In the terrain northwest of Montpellier, Aila was working in a little grotto. A river flowed nearby and dropped water from a little waterfall that had found its way here. At mid-day, the sun indirectly illuminated her project. Aila herself was walking around some of the natural features, touching things and feeling, pushing her hands into the dirt and the mud. Her overalls were dirty from it, and she had more than a little bit on her arms and hair, and even a spot on her face from a careless attempt to scratch an itch. Her ornery hair wanted to come out of its tie all the time and get into her work, so she finally asked another student if he could give her dreadlocks like his; she was a little anxious about what it would do to her hair, long-term, but in the short term it made it much more manageable, and she had to admit that it looked really cool.
I’m glad it’s a toe-ring, she thought, looking down at her shoes and imagining the silver ring safely inside.

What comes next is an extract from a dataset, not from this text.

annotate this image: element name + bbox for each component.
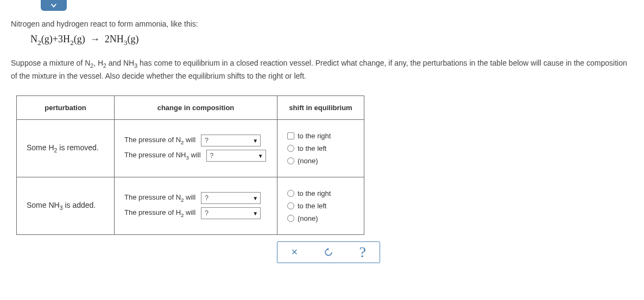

It still gave her a warm, fuzzy feeling every time she thought about it.
Her and a group of other Na’aulele had done a brief aerial survey of the area around Montpellier, looking for potentially good sites for a Temple. Quite a few were found, much to her surprise, but this was the one she’d inspected and approved. It had everything she needed, and it just needed a little push, exactly the way it was supposed to work.
She’d spent a month researching and consulting with Dr. Halalo, the only known living Ka’aulele who had actually built a Temple of Change. He was as inscrutable as always, but she sometimes detected a hint of pride and quirky humor at what she was trying to do and how she’d managed to get the support for it.

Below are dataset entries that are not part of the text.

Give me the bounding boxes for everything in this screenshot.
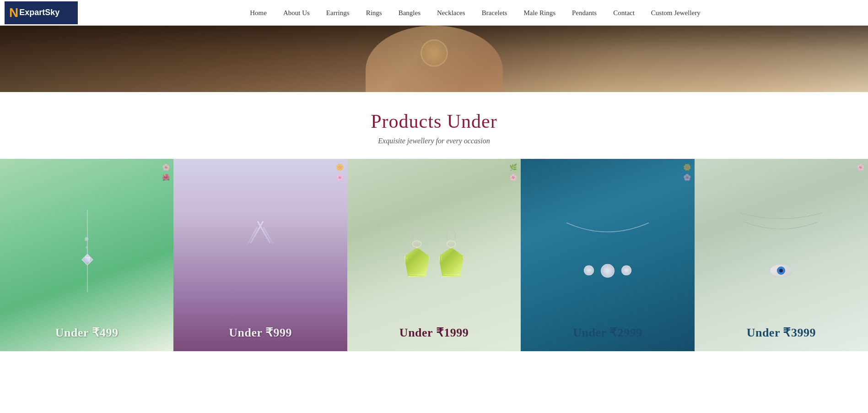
price-label-499: Under ₹499 (0, 326, 173, 340)
section-subtitle: Exquisite jewellery for every occasion (0, 137, 868, 145)
section-title: Products Under (0, 110, 868, 132)
product-card-3999[interactable]: 🌸 (695, 159, 868, 351)
logo-text: ExpartSky (19, 8, 59, 17)
earring-jewelry (404, 228, 464, 277)
flowers-decor-2: 🌼🌸 (336, 163, 344, 183)
nav-about-us[interactable]: About Us (275, 9, 318, 16)
product-card-499[interactable]: 🌸🌺 Under ₹499 (0, 159, 173, 351)
products-section: Products Under Exquisite jewellery for e… (0, 92, 868, 351)
nav-bangles[interactable]: Bangles (390, 9, 429, 16)
necklace-chain-svg (562, 213, 653, 250)
logo[interactable]: N ExpartSky (5, 1, 78, 24)
nav-rings[interactable]: Rings (358, 9, 390, 16)
product-card-2999[interactable]: 🌼🌸 Under ₹2999 (521, 159, 694, 351)
navbar: N ExpartSky Home About Us Earrings Rings… (0, 0, 868, 26)
flowers-decor-1: 🌸🌺 (162, 163, 170, 183)
nav-necklaces[interactable]: Necklaces (429, 9, 474, 16)
nav-links: Home About Us Earrings Rings Bangles Nec… (87, 9, 863, 17)
ring-decoration (421, 39, 448, 67)
nav-earrings[interactable]: Earrings (318, 9, 358, 16)
nav-home[interactable]: Home (242, 9, 275, 16)
nav-custom-jewellery[interactable]: Custom Jewellery (643, 9, 709, 16)
nav-male-rings[interactable]: Male Rings (515, 9, 564, 16)
price-label-3999: Under ₹3999 (695, 326, 868, 340)
product-cards-row: 🌸🌺 Under ₹499 (0, 159, 868, 351)
hero-banner (0, 26, 868, 92)
nav-bracelets[interactable]: Bracelets (474, 9, 516, 16)
product-card-1999[interactable]: 🌿🌸 (347, 159, 521, 351)
ring-v-jewelry (237, 220, 283, 266)
flowers-decor-5: 🌸 (857, 163, 864, 173)
flowers-decor-3: 🌿🌸 (509, 163, 517, 183)
nav-contact[interactable]: Contact (605, 9, 643, 16)
product-card-999[interactable]: 🌼🌸 (173, 159, 347, 351)
flowers-decor-4: 🌼🌸 (683, 163, 691, 183)
price-label-2999: Under ₹2999 (521, 326, 694, 340)
necklace-jewelry (562, 213, 653, 282)
chain-curves-svg (735, 206, 827, 243)
price-label-1999: Under ₹1999 (347, 326, 521, 340)
logo-letter: N (9, 6, 18, 19)
evil-eye-jewelry (735, 206, 827, 288)
bracelet-jewelry (69, 210, 105, 292)
price-label-999: Under ₹999 (173, 326, 347, 340)
nav-pendants[interactable]: Pendants (564, 9, 605, 16)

Aila knew the principles; she’d been at the actual work for several months now. Others would be able to come in and help later, but one person needed to pour their intention into it to get things moving. Not just squishing her hands in the mud, either: potions and rituals and other such things were involved. IAR had had to send all over France, and in some cases outside of Europe, for a couple of her reagents. When she saw the bills for them, she was doubly happy she wasn’t trying to make a go of it all on her own.
She had no illusions there, though; even given those obstacles, she would have thrown herself at it. It was like a geas, an obligation of old. Dr. Halalo’s early words came back to her: We are all on a personal quest, whether we realize it or not, whether we know what it is or not. You’ve started on a great journey, and a great life of service.
She knew the principles, she knew what she wanted to do and why. But somehow the workings seemed to elude her. Something was strange with it. She would attempt the final binding that brought everything together, and it would just fizzle around her as if something had snatched it away.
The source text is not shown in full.